** What the exercise asks **
The word "Protestantisme" occurs in some lines of the listing. Copy those lines.

Provided data: Begin

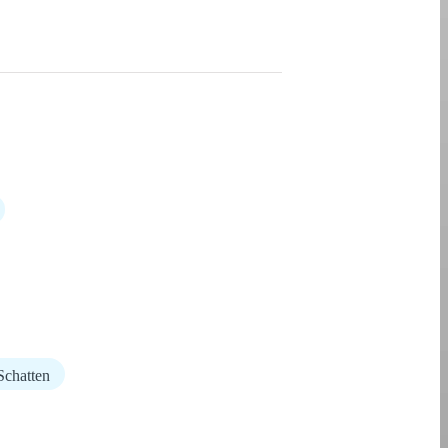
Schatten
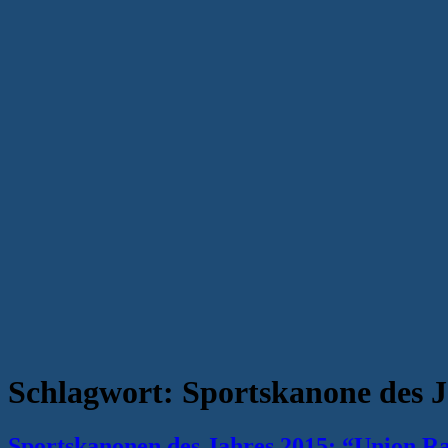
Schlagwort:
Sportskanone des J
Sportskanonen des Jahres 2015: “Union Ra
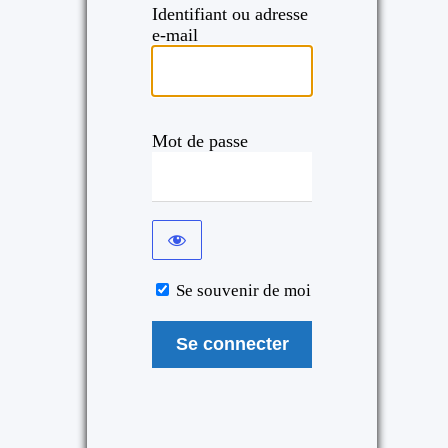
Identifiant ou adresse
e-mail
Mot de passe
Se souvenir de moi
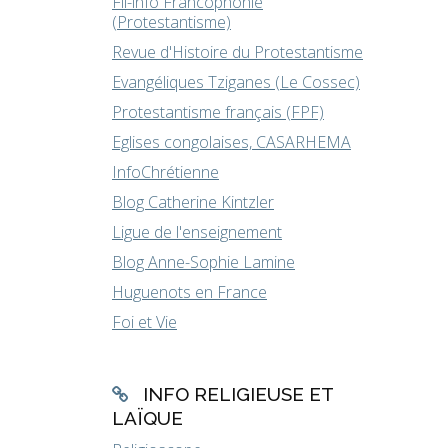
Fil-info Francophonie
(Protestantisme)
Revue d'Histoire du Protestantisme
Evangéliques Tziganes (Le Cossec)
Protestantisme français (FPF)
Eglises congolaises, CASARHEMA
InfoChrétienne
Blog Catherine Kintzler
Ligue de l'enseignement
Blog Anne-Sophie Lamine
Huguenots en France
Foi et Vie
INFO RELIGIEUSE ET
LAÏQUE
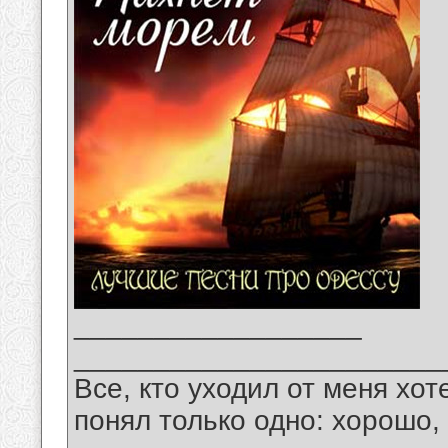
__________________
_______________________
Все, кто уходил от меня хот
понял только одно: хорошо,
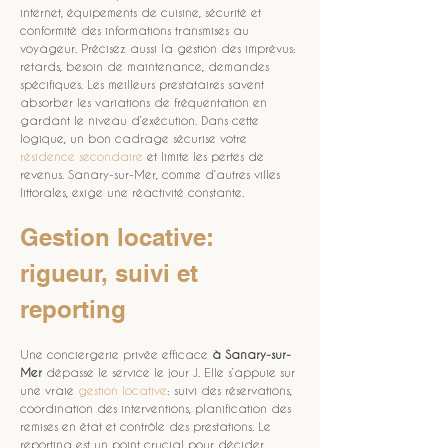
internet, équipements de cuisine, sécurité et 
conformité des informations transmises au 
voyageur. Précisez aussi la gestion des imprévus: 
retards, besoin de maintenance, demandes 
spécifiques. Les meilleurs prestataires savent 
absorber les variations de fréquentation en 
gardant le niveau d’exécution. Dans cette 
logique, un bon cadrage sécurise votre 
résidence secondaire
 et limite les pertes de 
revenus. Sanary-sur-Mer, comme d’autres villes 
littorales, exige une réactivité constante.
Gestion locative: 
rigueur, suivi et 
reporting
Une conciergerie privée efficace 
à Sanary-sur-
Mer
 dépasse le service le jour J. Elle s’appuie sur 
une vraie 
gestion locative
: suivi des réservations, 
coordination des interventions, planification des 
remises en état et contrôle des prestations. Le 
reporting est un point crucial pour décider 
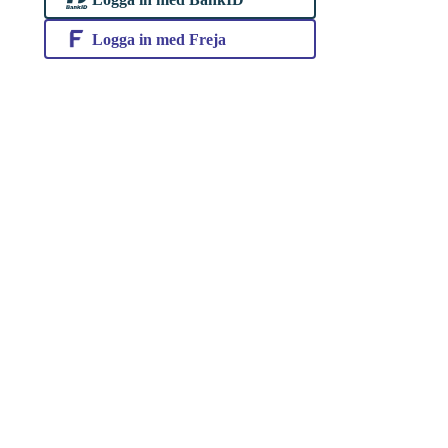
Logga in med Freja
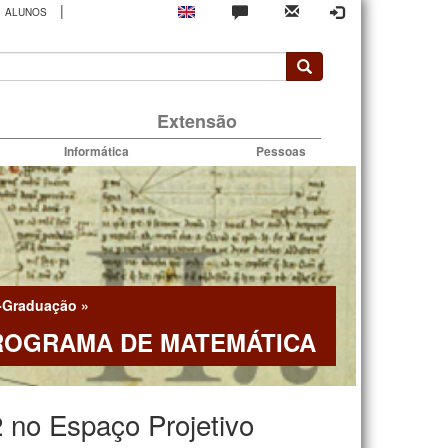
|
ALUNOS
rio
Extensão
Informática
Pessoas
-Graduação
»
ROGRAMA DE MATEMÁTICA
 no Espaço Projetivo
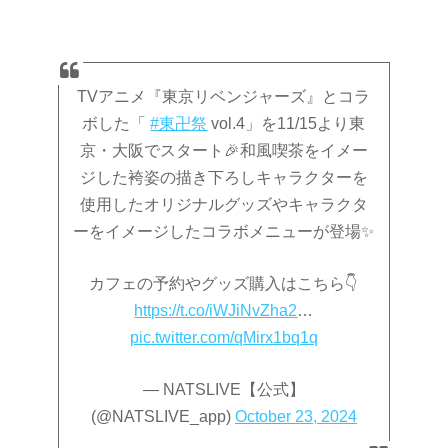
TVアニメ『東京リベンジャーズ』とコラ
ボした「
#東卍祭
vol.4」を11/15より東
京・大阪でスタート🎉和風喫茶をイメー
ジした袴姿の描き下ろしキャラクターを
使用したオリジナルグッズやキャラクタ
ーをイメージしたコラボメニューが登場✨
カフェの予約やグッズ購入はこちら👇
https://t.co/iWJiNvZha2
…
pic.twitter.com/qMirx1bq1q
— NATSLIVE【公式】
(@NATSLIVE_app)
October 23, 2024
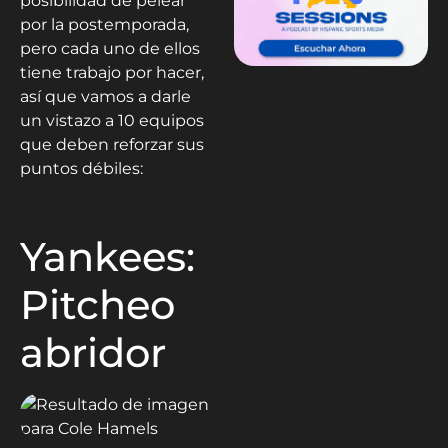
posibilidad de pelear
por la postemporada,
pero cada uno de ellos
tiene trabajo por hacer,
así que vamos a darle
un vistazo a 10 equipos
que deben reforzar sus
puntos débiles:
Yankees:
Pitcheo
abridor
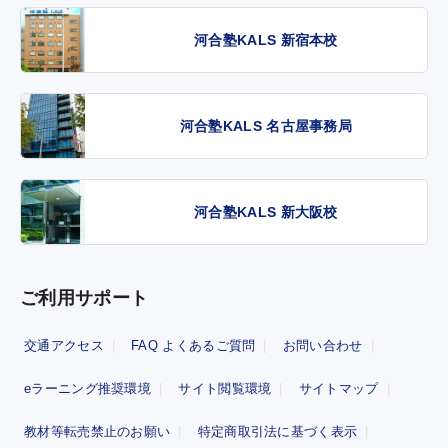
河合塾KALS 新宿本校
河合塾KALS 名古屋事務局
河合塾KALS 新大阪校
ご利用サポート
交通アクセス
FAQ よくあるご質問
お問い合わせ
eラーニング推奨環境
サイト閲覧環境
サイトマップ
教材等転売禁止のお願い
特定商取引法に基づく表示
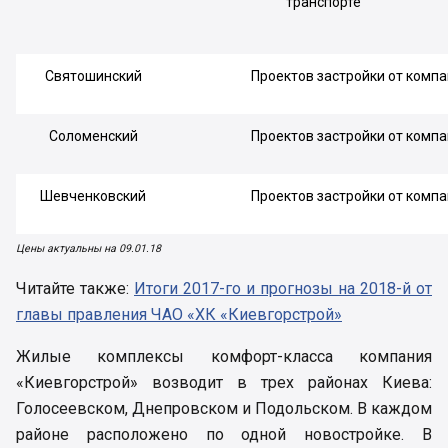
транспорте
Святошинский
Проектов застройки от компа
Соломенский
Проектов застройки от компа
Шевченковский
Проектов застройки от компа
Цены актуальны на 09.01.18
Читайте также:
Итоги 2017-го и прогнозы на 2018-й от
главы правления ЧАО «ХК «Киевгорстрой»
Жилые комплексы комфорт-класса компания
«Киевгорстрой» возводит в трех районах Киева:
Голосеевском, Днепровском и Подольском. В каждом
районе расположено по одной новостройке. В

Provided data: End

** Result below **
(Protestantisme)
Revue d'Histoire du Protestantisme
Protestantisme français (FPF)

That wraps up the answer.